Step 4: Calculate the mass of KNO3:
The molar mass of KNO3 is:
K = 39.10 g/mol
N = 14.01 g/mol
O = 16.00 g/mol
K = 39.10 g/mol × 2 = 78.20 g/mol
N = 14.01 g/mol × 2 = 28.02 g/mol
O = 16.00 g/mol × 3 = 48.00 g/mol
Total molar mass of KNO3 = 78.20 g/mol + 28.02 g/mol + 48.00 g/mol = 154.22 g/mol
Mass of KNO3 = 154.22 g/mol × 7.14 mol = 1101.15 g
Therefore, you would need approximately 1101.15 grams of potassium nitrate.

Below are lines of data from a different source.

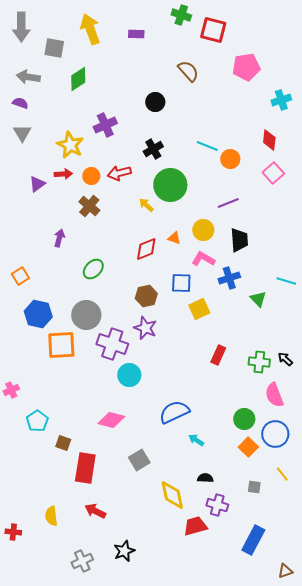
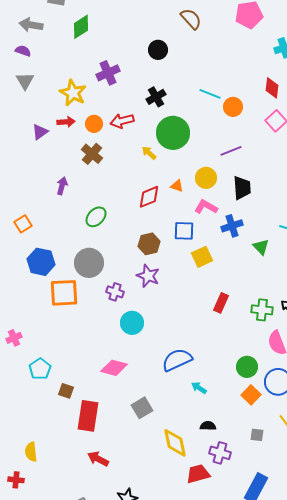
purple cross: (112, 344) -> (115, 292), size x0.6
yellow semicircle: (51, 516) -> (31, 452), moved

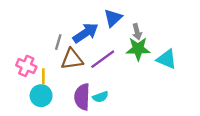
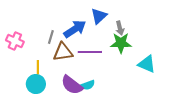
purple line: (103, 59) -> (90, 52), turned 35
cyan triangle: (167, 59) -> (147, 64), moved
pink cross: (26, 66) -> (15, 41), moved
purple semicircle: (82, 97) -> (72, 85), turned -55

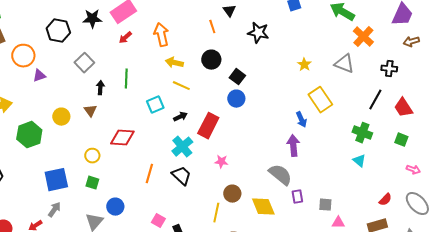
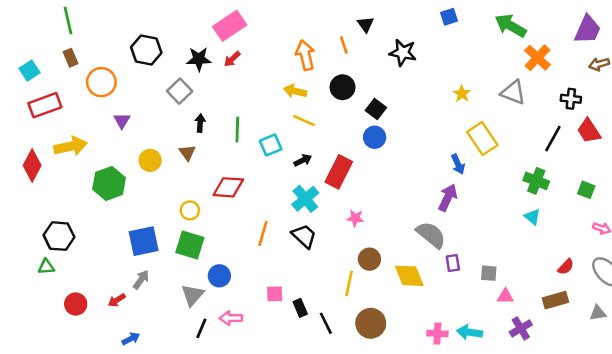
black star: (92, 19) -> (199, 59), moved
orange arrow: (161, 35) -> (305, 55), moved
purple triangle: (39, 76) -> (122, 121), moved, turned -40
green line: (126, 79) -> (237, 130), moved
red trapezoid: (403, 108) -> (589, 131), moved
purple arrow: (293, 146) -> (448, 198), turned 30
green square: (92, 183) -> (190, 245), size x1.6
pink square: (158, 221) -> (275, 294), turned -32

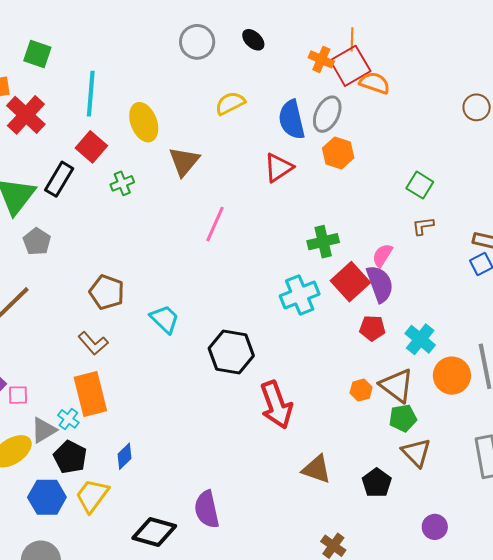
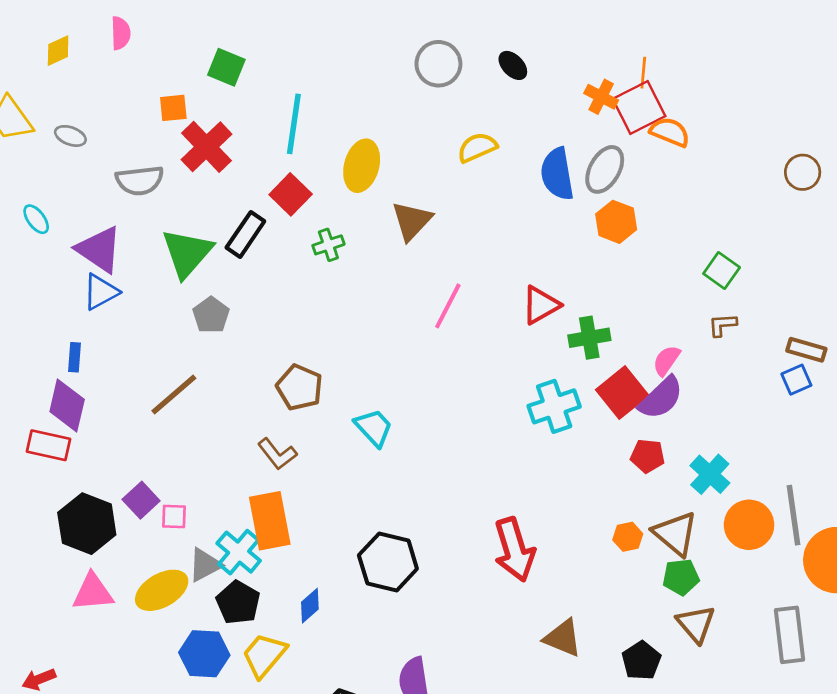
yellow ellipse: (144, 122) -> (362, 166), turned 33
red triangle: (279, 168) -> (541, 305), moved
purple semicircle: (380, 284) -> (661, 398), turned 63
black hexagon: (231, 352) -> (388, 562), moved
cyan cross: (68, 419) -> (239, 552), size x1.6

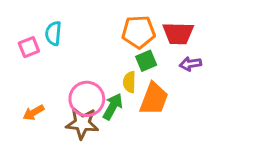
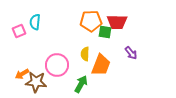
green square: (146, 61) -> (105, 32), moved, turned 32
purple arrow: (190, 64) -> (131, 53), moved, turned -120
green arrow: (113, 106) -> (81, 84), moved
brown star: (82, 123) -> (36, 82), moved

Step 5: Determine the molar ratio between O2 and KClO3:
From the balanced equation for the thermal decomposition of KClO3, we know that 3 moles of O2 are produced for every 2 moles of KClO3 consumed. Therefore, the moles of KClO3 required can be calculated as follows:
Moles of O2 = 1.79 mol
Molar ratio O2/KClO3 = 3 mol/2 mol
Therefore, the moles of KClO3 required = (1.79 mol × 2 mol)/3 mol = 1.19 mol KClO3
Step 6: Calculate the mass of KClO3:
The molar mass of KClO3 is:
K = 39.10 g/mol
Cl = 35.45 g/mol
O = 16.00 g/mol × 3 = 48.00 g/mol
Total molar mass of KClO3 = 39.10 g/mol + 35.45 g/mol + 48.00 g/mol = 122.55 g/mol
Mass of KClO3 = 122.55 g/mol × 1.19 mol = 145.96 g
Therefore, you would need approximately 145.96 grams of potassium chlorate.
To summarize, you would need approximately 1101.15 grams of potassium nitrate (KNO3) and 145.96 grams of potassium chlorate (KClO3) to produce 200.0L of gas containing 160 L N2 and 40.0 L O2 at 1.00 atm and 290 K.